The middle two were the highlights for me. I remember hearing about Army of Shadows when it finally got an American release a couple years ago, but I didn’t see it and completely forgot about it. I wasn’t sure I would finish it when I started watching it a while ago. I had to stop a ways in and still felt very disconnected from the story and not even sure of when or where it was set since I came in knowing nothing about it. But I’m glad I stuck with it. It may be one of the bleakest movies I’ve ever seen, but that didn’t make it unenjoyable. Instead, it was one of the more thought-provoking experiences I’ve ever had with a film. As I watched, knowing the French resistance didn’t play a big role in the war, you’d never have thought it from the way the characters acted. Everything was of the utmost importance, and there was a complete willingness to work and sacrifice. It really made you think of how important such a movement can be, even while you wondered if you’d be able to summon the courage to involve yourself. (Personally? No, as pessimistic as that sounds.) And when the main character is confronted with death over and over again, it manages to always be resonant instead of many films where death is supposed to mean something but just doesn’t play right. I found his thoughts on mortality very affecting. I’m growing more found of Jean-Pierre Melville, this is his second film I’ve seen this year. I’ll definitely add more, especially Le Samourai and Bob Le Flambeur.

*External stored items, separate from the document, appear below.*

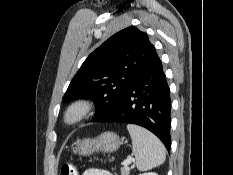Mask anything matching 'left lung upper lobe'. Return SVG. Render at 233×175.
I'll list each match as a JSON object with an SVG mask.
<instances>
[{
	"label": "left lung upper lobe",
	"mask_w": 233,
	"mask_h": 175,
	"mask_svg": "<svg viewBox=\"0 0 233 175\" xmlns=\"http://www.w3.org/2000/svg\"><path fill=\"white\" fill-rule=\"evenodd\" d=\"M155 52L148 36L136 27L117 32L84 61L64 94V102L93 99L97 106L93 122H98L115 108Z\"/></svg>",
	"instance_id": "obj_1"
}]
</instances>
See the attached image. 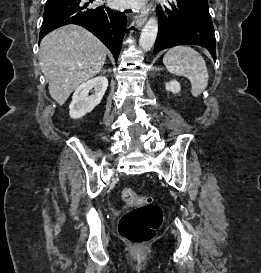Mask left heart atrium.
Here are the masks:
<instances>
[{"mask_svg": "<svg viewBox=\"0 0 261 273\" xmlns=\"http://www.w3.org/2000/svg\"><path fill=\"white\" fill-rule=\"evenodd\" d=\"M143 0H114L115 5L119 7L124 6H132V7H140L142 5Z\"/></svg>", "mask_w": 261, "mask_h": 273, "instance_id": "39dd6f15", "label": "left heart atrium"}]
</instances>
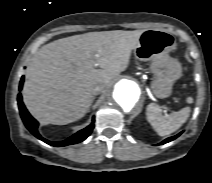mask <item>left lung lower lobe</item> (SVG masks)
Masks as SVG:
<instances>
[{"label": "left lung lower lobe", "instance_id": "obj_1", "mask_svg": "<svg viewBox=\"0 0 212 183\" xmlns=\"http://www.w3.org/2000/svg\"><path fill=\"white\" fill-rule=\"evenodd\" d=\"M180 134H181V133H179V134L176 135V136L169 137V138L165 139L163 142H161L160 144H165V143H167V142H170V141L174 140L175 138H177Z\"/></svg>", "mask_w": 212, "mask_h": 183}]
</instances>
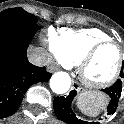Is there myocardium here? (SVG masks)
Instances as JSON below:
<instances>
[{
	"label": "myocardium",
	"instance_id": "1",
	"mask_svg": "<svg viewBox=\"0 0 124 124\" xmlns=\"http://www.w3.org/2000/svg\"><path fill=\"white\" fill-rule=\"evenodd\" d=\"M115 46L118 49L119 52V61L116 67L115 72L113 73V75L103 81V82H93L90 81L87 77H86V69L89 65V63L93 60V58L96 56V54L104 47L106 46ZM79 67H78V76L82 82V84L84 86H86L89 89L92 90H103L106 89L110 86H112L120 77L123 68H124V49L122 48V46L120 44H118L117 42L113 41V40H106V41H102L97 43L96 45H94L86 54L85 56L81 59V61L79 62Z\"/></svg>",
	"mask_w": 124,
	"mask_h": 124
}]
</instances>
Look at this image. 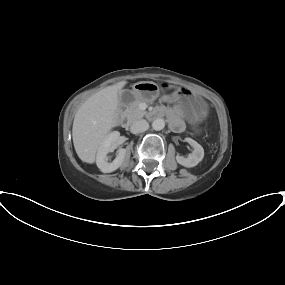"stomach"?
Returning <instances> with one entry per match:
<instances>
[{"instance_id": "obj_1", "label": "stomach", "mask_w": 285, "mask_h": 285, "mask_svg": "<svg viewBox=\"0 0 285 285\" xmlns=\"http://www.w3.org/2000/svg\"><path fill=\"white\" fill-rule=\"evenodd\" d=\"M161 88L154 82H138L133 85V99L150 102L158 97ZM173 102L179 108L183 118L199 122L207 117L208 107L204 99L187 89H178Z\"/></svg>"}]
</instances>
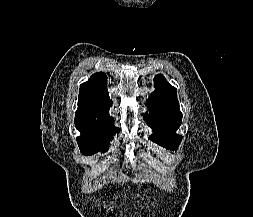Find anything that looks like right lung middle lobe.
Listing matches in <instances>:
<instances>
[{
    "label": "right lung middle lobe",
    "instance_id": "right-lung-middle-lobe-1",
    "mask_svg": "<svg viewBox=\"0 0 253 217\" xmlns=\"http://www.w3.org/2000/svg\"><path fill=\"white\" fill-rule=\"evenodd\" d=\"M75 126L81 135L77 137V143L82 154L88 156L98 151L108 149L113 135L119 132L113 122H93L75 119Z\"/></svg>",
    "mask_w": 253,
    "mask_h": 217
}]
</instances>
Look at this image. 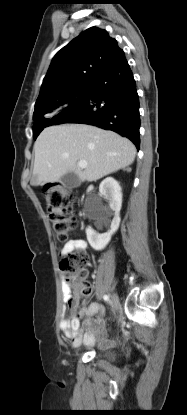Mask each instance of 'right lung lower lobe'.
<instances>
[{
  "mask_svg": "<svg viewBox=\"0 0 187 415\" xmlns=\"http://www.w3.org/2000/svg\"><path fill=\"white\" fill-rule=\"evenodd\" d=\"M60 123L112 130L130 139L139 149V97L124 52L90 81L89 92L55 116L52 125Z\"/></svg>",
  "mask_w": 187,
  "mask_h": 415,
  "instance_id": "1",
  "label": "right lung lower lobe"
}]
</instances>
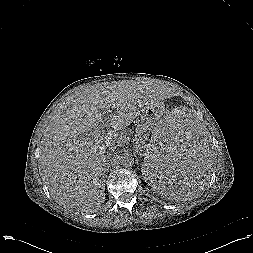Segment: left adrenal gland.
Returning <instances> with one entry per match:
<instances>
[{
  "mask_svg": "<svg viewBox=\"0 0 253 253\" xmlns=\"http://www.w3.org/2000/svg\"><path fill=\"white\" fill-rule=\"evenodd\" d=\"M137 152H138V150H137ZM139 154H142V152L139 150Z\"/></svg>",
  "mask_w": 253,
  "mask_h": 253,
  "instance_id": "obj_1",
  "label": "left adrenal gland"
}]
</instances>
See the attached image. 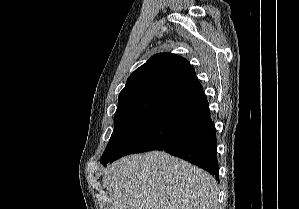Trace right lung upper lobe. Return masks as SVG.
Listing matches in <instances>:
<instances>
[{
    "mask_svg": "<svg viewBox=\"0 0 299 209\" xmlns=\"http://www.w3.org/2000/svg\"><path fill=\"white\" fill-rule=\"evenodd\" d=\"M196 78L188 61L176 54L159 53L136 69L119 94L118 107L141 102L162 103Z\"/></svg>",
    "mask_w": 299,
    "mask_h": 209,
    "instance_id": "1",
    "label": "right lung upper lobe"
}]
</instances>
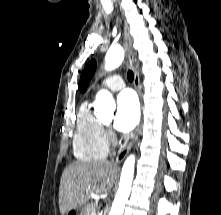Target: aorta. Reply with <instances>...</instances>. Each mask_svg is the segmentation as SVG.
<instances>
[{"instance_id": "762f6f07", "label": "aorta", "mask_w": 221, "mask_h": 215, "mask_svg": "<svg viewBox=\"0 0 221 215\" xmlns=\"http://www.w3.org/2000/svg\"><path fill=\"white\" fill-rule=\"evenodd\" d=\"M124 60V50L120 45L109 48L105 56V69L111 71L121 65ZM115 102L111 93L107 90H100L96 95L94 109L96 113L107 110H114ZM135 156L130 155L125 160L119 182V189L112 204L109 215H122L125 204L131 192V185L134 177Z\"/></svg>"}]
</instances>
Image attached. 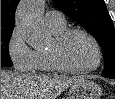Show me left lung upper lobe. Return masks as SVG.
I'll list each match as a JSON object with an SVG mask.
<instances>
[{"instance_id": "5c2ea615", "label": "left lung upper lobe", "mask_w": 115, "mask_h": 99, "mask_svg": "<svg viewBox=\"0 0 115 99\" xmlns=\"http://www.w3.org/2000/svg\"><path fill=\"white\" fill-rule=\"evenodd\" d=\"M52 1L94 36L104 55L103 76L115 79V31L104 0Z\"/></svg>"}]
</instances>
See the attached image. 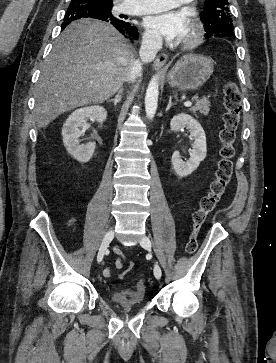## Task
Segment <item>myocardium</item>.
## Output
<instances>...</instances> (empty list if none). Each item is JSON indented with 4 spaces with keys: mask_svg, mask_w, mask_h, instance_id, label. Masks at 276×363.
<instances>
[{
    "mask_svg": "<svg viewBox=\"0 0 276 363\" xmlns=\"http://www.w3.org/2000/svg\"><path fill=\"white\" fill-rule=\"evenodd\" d=\"M203 38V27L196 17H192L190 24V33L183 40L182 46L184 48L196 47Z\"/></svg>",
    "mask_w": 276,
    "mask_h": 363,
    "instance_id": "f54148a6",
    "label": "myocardium"
}]
</instances>
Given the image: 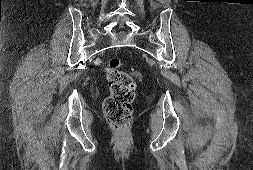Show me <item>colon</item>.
Here are the masks:
<instances>
[{
    "label": "colon",
    "mask_w": 253,
    "mask_h": 170,
    "mask_svg": "<svg viewBox=\"0 0 253 170\" xmlns=\"http://www.w3.org/2000/svg\"><path fill=\"white\" fill-rule=\"evenodd\" d=\"M106 81L110 95L105 99L103 109L109 124L116 130H123L132 120V103L136 83L131 74L122 69L119 58L109 60Z\"/></svg>",
    "instance_id": "5ec220e1"
}]
</instances>
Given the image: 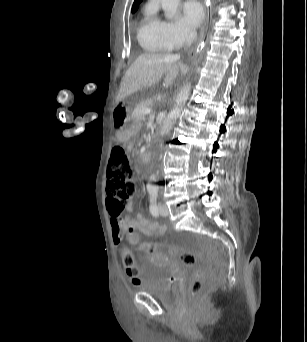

I was surprised at how much I liked The Killing Fields. In large part, it was because I’m relatively unfamiliar with its story. I know about Pol Pot and the Khmer Rouge, and I know about the US’s bombings in Cambodia during Vietnam, but I don’t know much in depth and I had never realized how much they were intertwined. I don’t know that I would have been as affected had I been an adult in the 70’s and 80’s when it was higher on the radar. Especially since, in many ways, the film is one of those big 80’s movies, telling a big story and screaming for Oscars. But it worked for me. Being mostly naive, I could let the movie tell me its story and take me along. Maybe in some ways it’s missing an emotional core, but I found myself liking that, especially when you compare it to Platoon, which is in many ways a similar film (and one I really like) but one that definitely tells you just how you’re supposed to feel at the important moments. I was very taken by Haing S. Ngor, the non-actor who played Dith Pran. (I swear I know him from somewhere, but couldn’t find anything else on IMDb that I’d seen of his.) I was happy to learn after I watched the film that he won an Oscar, though I thought it was definitely a lead rather than a supporting performance. My reading after the film went on much longer than I expected. I found out that Ngor had been through many of the same hardships as the character he played, and that he was eventually murdered in the 90’s. There’s a lot about Pran himself in the Times, though much of it is not accessible through their free archives. I found myself still not sated after my reading so I’ve even put a book on the US’s bombings in Cambodia on reserve at the library. For someone who’s not big on nonfiction, it’s a big step.
Meanwhile, there’s plenty more for me to watch in the coming days. But my reading list is sadly short. I have only one book on hold at the library, when I usually get 2 to 3 a week. And I have no clue what to read next. I am in desperate need of guidance.